• Exercise goal
Exact repetition, pictures omitted: give every record below again.

Stored data:
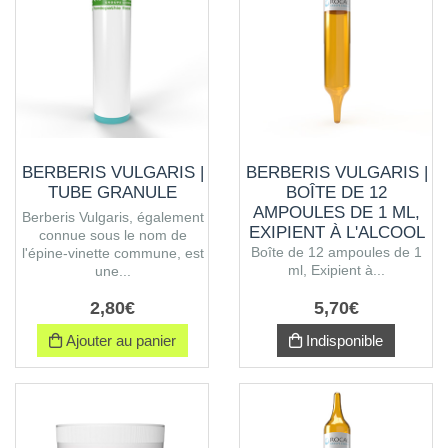
BERBERIS VULGARIS |
BERBERIS VULGARIS |
TUBE GRANULE
BOÎTE DE 12
AMPOULES DE 1 ML,
Berberis Vulgaris, également
EXIPIENT À L'ALCOOL
connue sous le nom de
Boîte de 12 ampoules de 1
l'épine-vinette commune, est
ml, Exipient à...
une...
2
,
80
€
5
,
70
€
Ajouter au panier
Indisponible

• Solution to this task
BERBERIS VULGARIS |
BERBERIS VULGARIS |
TUBE GRANULE
BOÎTE DE 12
AMPOULES DE 1 ML,
Berberis Vulgaris, également
EXIPIENT À L'ALCOOL
connue sous le nom de
Boîte de 12 ampoules de 1
l'épine-vinette commune, est
ml, Exipient à...
une...
2
,
80
€
5
,
70
€
Ajouter au panier
Indisponible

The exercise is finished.